--- Aim of the task ---
Lines with the string "click" must each be copied from the listing.

--- Records for the task ---
>>>>

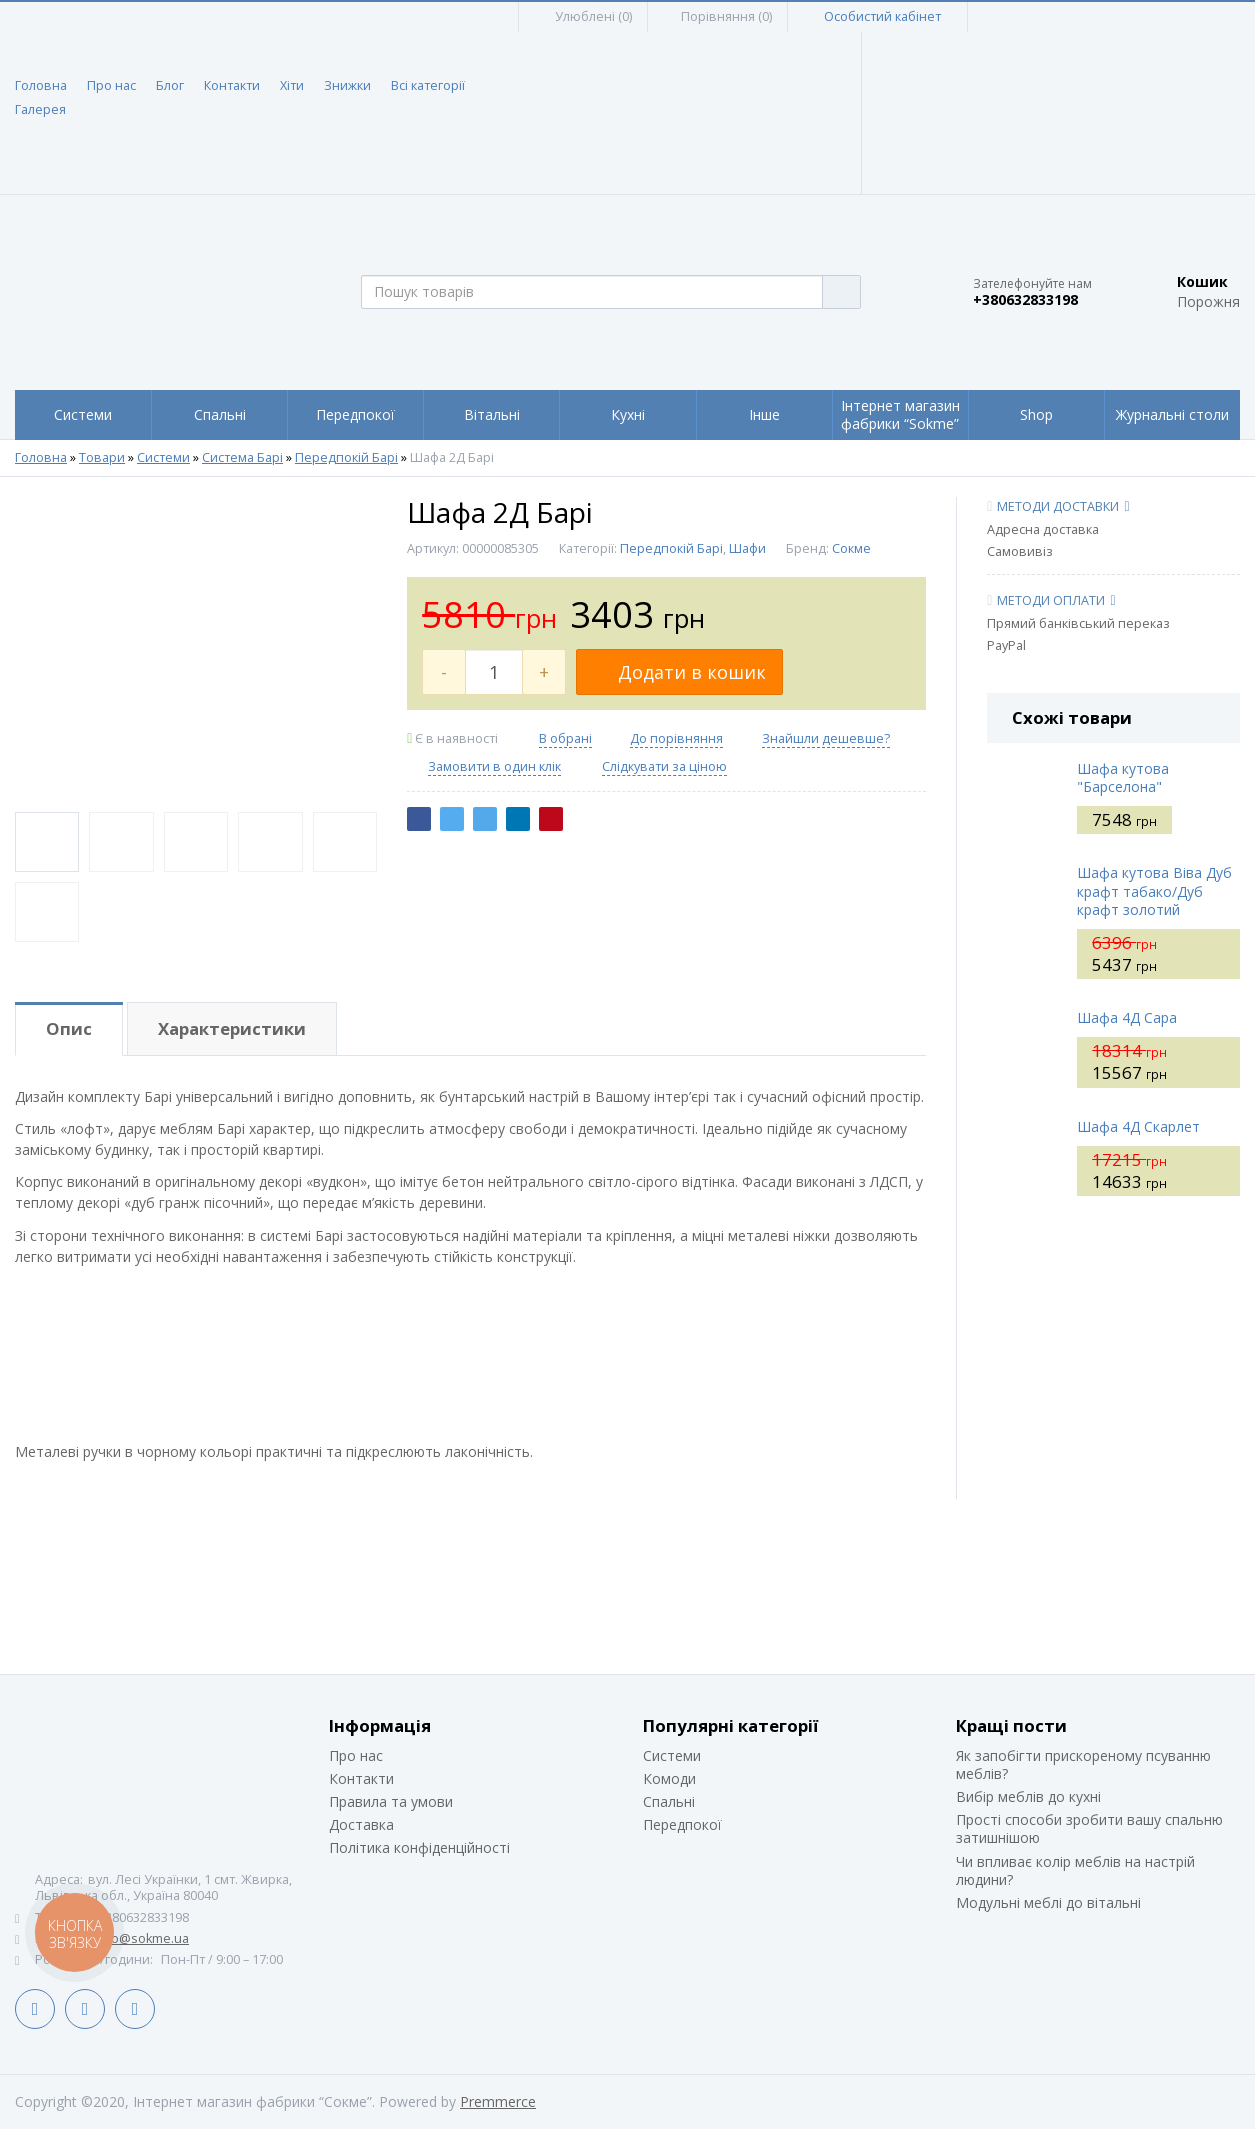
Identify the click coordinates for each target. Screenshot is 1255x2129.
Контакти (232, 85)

<<<<
>>>>

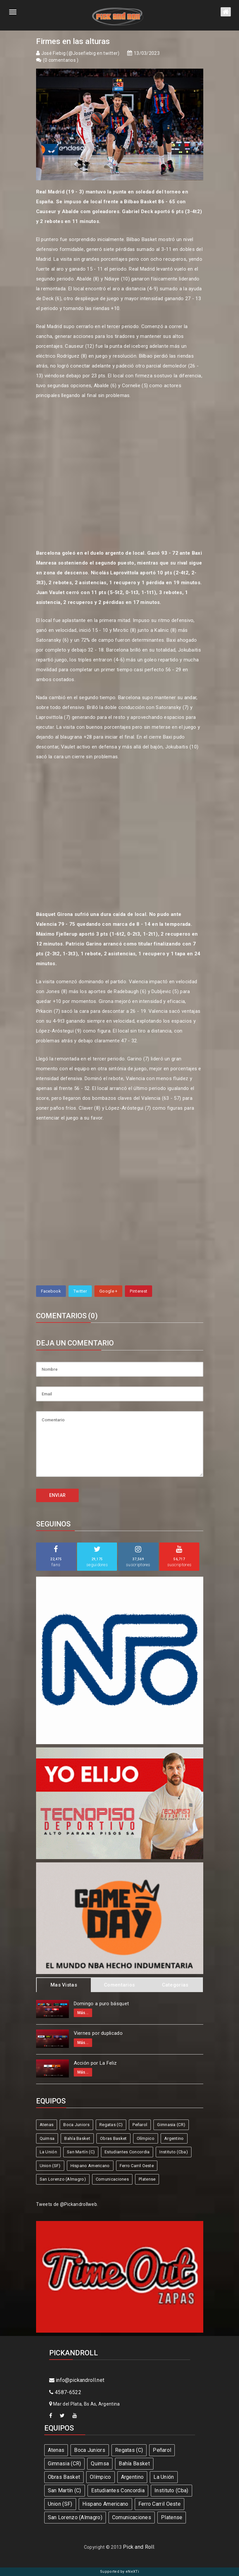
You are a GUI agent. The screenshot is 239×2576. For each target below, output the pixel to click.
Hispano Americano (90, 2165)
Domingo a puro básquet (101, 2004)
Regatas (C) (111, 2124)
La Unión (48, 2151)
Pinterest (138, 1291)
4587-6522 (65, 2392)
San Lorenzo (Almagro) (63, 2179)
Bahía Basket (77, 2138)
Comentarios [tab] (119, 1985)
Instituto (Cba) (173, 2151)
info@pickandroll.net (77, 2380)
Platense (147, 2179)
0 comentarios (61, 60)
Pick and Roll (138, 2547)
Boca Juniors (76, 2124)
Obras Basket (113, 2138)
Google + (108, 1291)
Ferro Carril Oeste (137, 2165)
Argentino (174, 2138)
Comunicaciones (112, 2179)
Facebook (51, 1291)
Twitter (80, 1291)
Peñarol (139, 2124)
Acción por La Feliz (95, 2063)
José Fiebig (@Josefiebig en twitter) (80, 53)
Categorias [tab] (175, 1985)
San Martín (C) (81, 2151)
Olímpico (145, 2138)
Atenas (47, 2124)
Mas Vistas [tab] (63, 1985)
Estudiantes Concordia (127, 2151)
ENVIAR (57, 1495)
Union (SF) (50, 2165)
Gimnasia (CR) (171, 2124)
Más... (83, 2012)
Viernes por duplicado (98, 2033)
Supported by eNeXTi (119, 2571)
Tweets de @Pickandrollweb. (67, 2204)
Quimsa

<<<<
>>>>

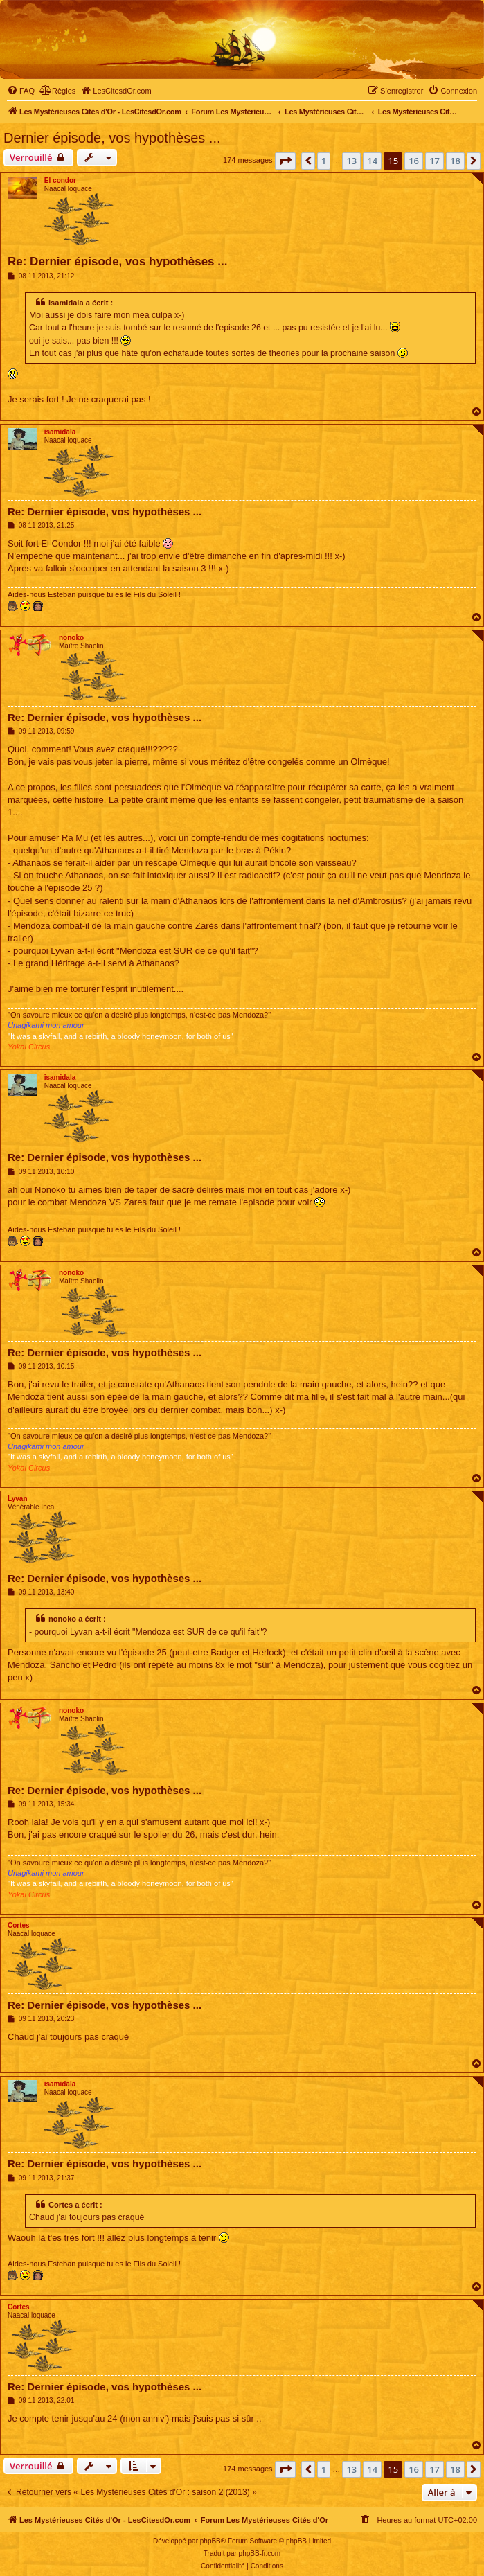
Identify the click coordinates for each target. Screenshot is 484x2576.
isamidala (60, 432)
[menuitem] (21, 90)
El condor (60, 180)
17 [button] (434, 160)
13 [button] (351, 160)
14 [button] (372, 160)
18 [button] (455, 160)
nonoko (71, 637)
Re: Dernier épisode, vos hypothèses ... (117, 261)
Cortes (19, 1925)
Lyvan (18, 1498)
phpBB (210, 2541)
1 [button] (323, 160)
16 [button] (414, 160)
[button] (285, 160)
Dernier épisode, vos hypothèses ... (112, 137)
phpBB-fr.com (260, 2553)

<<<<

--- Solved exercise ---
Identify the click coordinates for each target. Screenshot is 1255x2129.
You are a GUI agent. The screenshot is 239×2576. For each target below, output the pixel to click.
Identify the click coordinates for each target. Screenshot is 484x2576.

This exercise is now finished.